## Required work
Output exactly the lines from the line that has "Colloques & séminaires (647, 172)" through the last line of the data below, with no pictures.

[Items from a dataset]
────────────────────

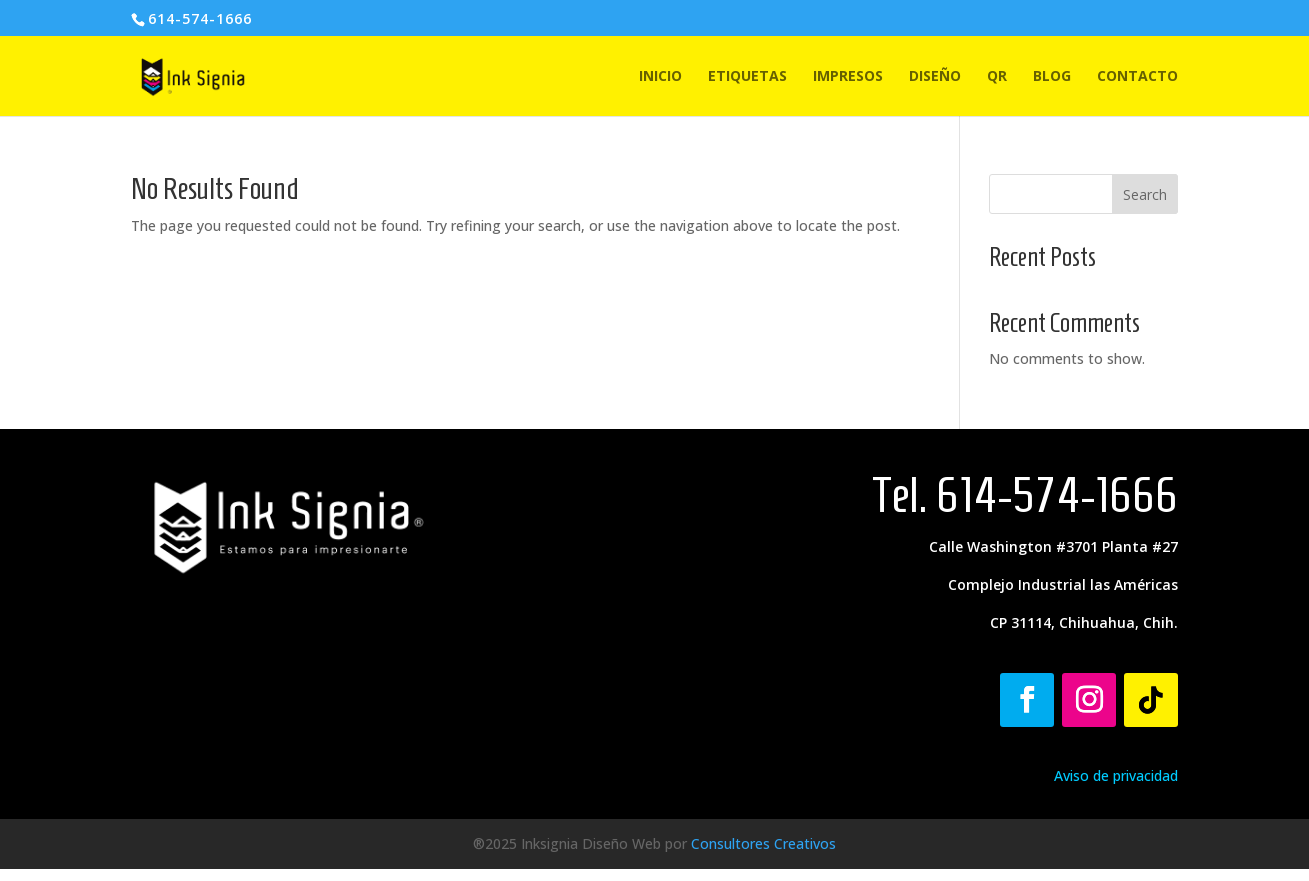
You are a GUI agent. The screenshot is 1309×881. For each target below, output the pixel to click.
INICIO (660, 77)
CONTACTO (1137, 77)
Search (1145, 194)
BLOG (1052, 77)
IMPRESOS (848, 77)
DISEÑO (935, 77)
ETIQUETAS (747, 77)
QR (997, 77)
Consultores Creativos (763, 843)
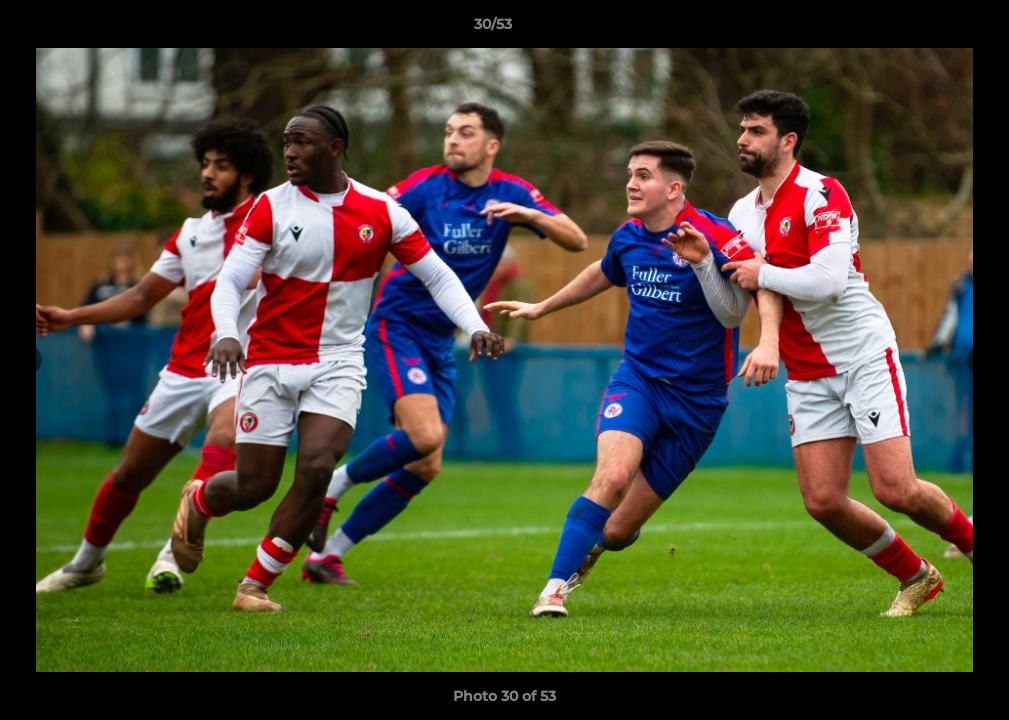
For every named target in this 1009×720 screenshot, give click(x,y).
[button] (925, 29)
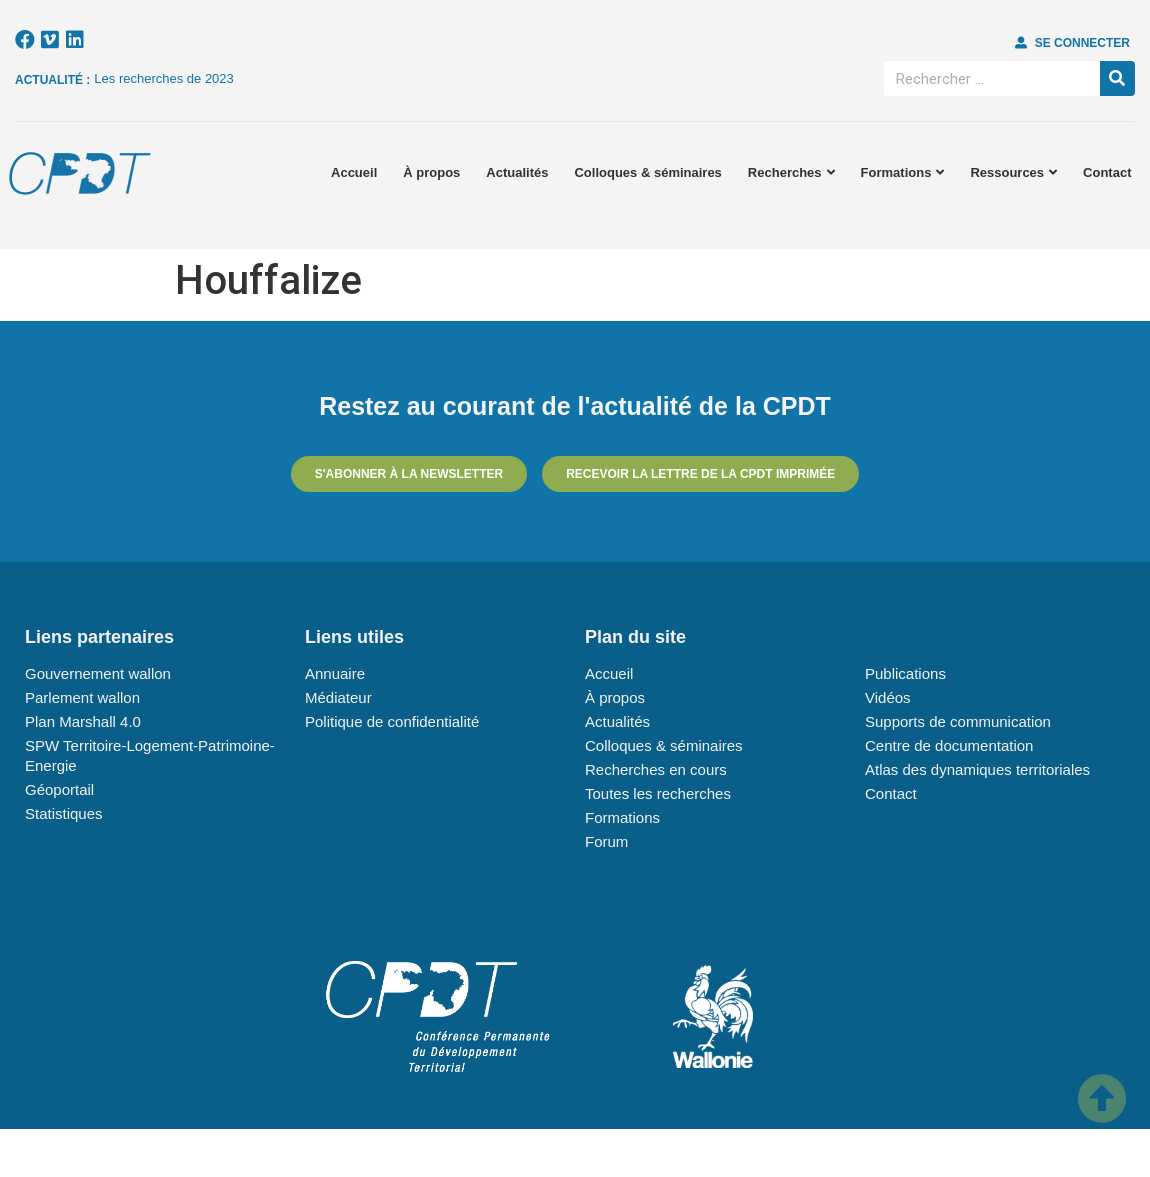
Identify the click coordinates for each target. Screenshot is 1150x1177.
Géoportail (59, 789)
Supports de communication (958, 721)
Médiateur (338, 697)
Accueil (354, 172)
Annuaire (335, 673)
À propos (431, 172)
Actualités (517, 172)
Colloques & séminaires (647, 172)
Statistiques (64, 813)
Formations (903, 172)
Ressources (1013, 172)
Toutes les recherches (658, 793)
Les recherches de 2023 (163, 78)
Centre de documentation (949, 745)
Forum (606, 841)
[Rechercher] (1117, 78)
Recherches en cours (656, 769)
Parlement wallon (82, 697)
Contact (1107, 172)
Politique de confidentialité (392, 721)
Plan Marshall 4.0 (83, 721)
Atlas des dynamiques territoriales (977, 769)
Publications (905, 673)
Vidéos (888, 697)
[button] (1072, 43)
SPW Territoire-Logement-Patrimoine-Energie (150, 755)
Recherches (791, 172)
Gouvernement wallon (98, 673)
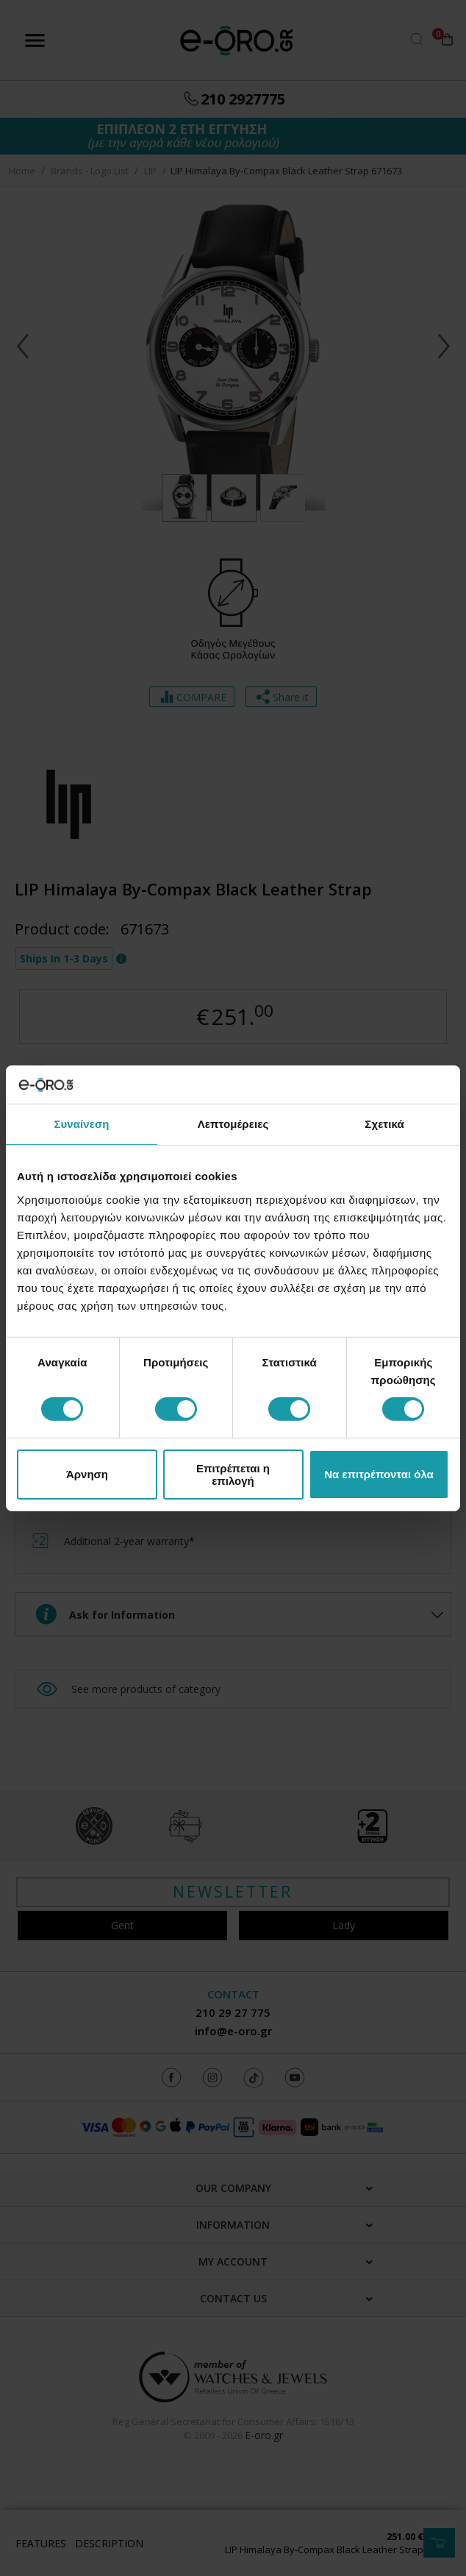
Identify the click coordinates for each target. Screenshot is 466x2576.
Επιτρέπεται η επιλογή (233, 1474)
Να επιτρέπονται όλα (379, 1474)
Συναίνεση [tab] (81, 1124)
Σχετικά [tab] (384, 1124)
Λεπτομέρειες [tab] (233, 1124)
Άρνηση (87, 1474)
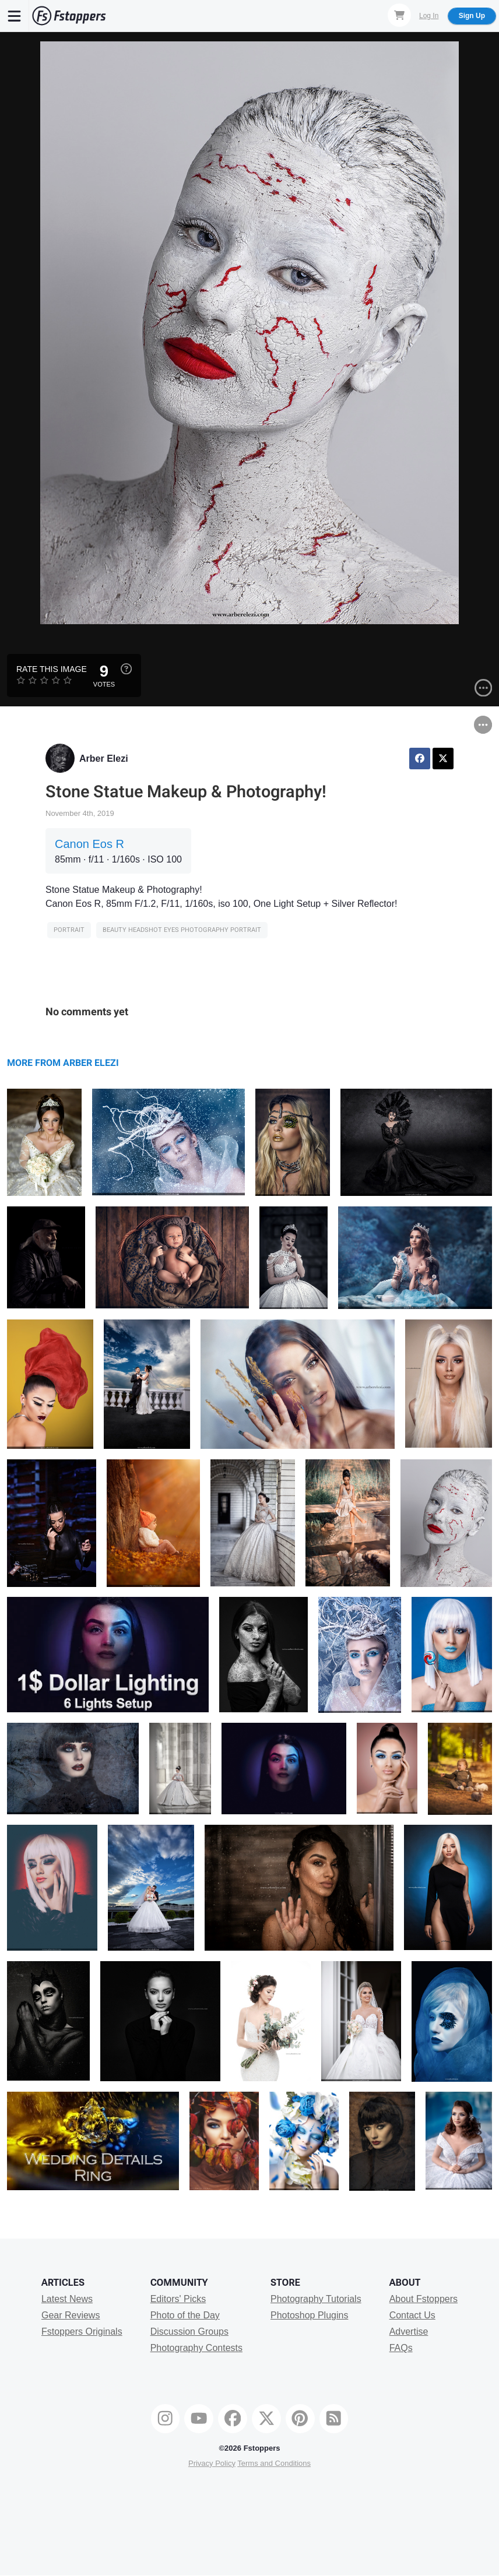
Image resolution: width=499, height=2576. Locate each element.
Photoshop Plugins (309, 2315)
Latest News (67, 2299)
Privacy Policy (212, 2463)
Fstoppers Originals (81, 2331)
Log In (428, 16)
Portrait (69, 930)
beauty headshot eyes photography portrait (182, 930)
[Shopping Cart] (399, 15)
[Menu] (14, 15)
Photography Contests (196, 2348)
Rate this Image (51, 669)
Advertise (408, 2331)
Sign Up (472, 16)
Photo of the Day (185, 2315)
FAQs (401, 2348)
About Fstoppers (423, 2299)
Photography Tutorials (315, 2299)
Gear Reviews (70, 2315)
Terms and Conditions (274, 2463)
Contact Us (412, 2315)
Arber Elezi (103, 758)
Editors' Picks (178, 2299)
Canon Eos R (89, 843)
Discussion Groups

────────────────────

## Answer section
Colloques & séminaires (647, 172)
Statistiques (64, 813)
Formations (903, 172)
Ressources (1013, 172)
Toutes les recherches (658, 793)
Les recherches de 2023 (163, 78)
Centre de documentation (949, 745)
Forum (606, 841)
[Rechercher] (1117, 78)
Recherches en cours (656, 769)
Parlement wallon (82, 697)
Contact (1107, 172)
Politique de confidentialité (392, 721)
Plan Marshall 4.0 (83, 721)
Atlas des dynamiques territoriales (977, 769)
Publications (905, 673)
Vidéos (888, 697)
[button] (1072, 43)
SPW Territoire-Logement-Patrimoine-Energie (150, 755)
Recherches (791, 172)
Gouvernement wallon (98, 673)
Identify the click coordinates for each target. Screenshot is 466x2576.
Επιτρέπεται η επιλογή (233, 1474)
Να επιτρέπονται όλα (379, 1474)
Συναίνεση [tab] (81, 1124)
Σχετικά [tab] (384, 1124)
Λεπτομέρειες [tab] (233, 1124)
Άρνηση (87, 1474)
Image resolution: width=499, height=2576. Locate each element.
Photoshop Plugins (309, 2315)
Latest News (67, 2299)
Privacy Policy (212, 2463)
Fstoppers Originals (81, 2331)
Log In (428, 16)
Portrait (69, 930)
beauty headshot eyes photography portrait (182, 930)
[Shopping Cart] (399, 15)
[Menu] (14, 15)
Photography Contests (196, 2348)
Rate this Image (51, 669)
Advertise (408, 2331)
Sign Up (472, 16)
Photo of the Day (185, 2315)
FAQs (401, 2348)
About Fstoppers (423, 2299)
Photography Tutorials (315, 2299)
Gear Reviews (70, 2315)
Terms and Conditions (274, 2463)
Contact Us (412, 2315)
Arber Elezi (103, 758)
Editors' Picks (178, 2299)
Canon Eos R (89, 843)
Discussion Groups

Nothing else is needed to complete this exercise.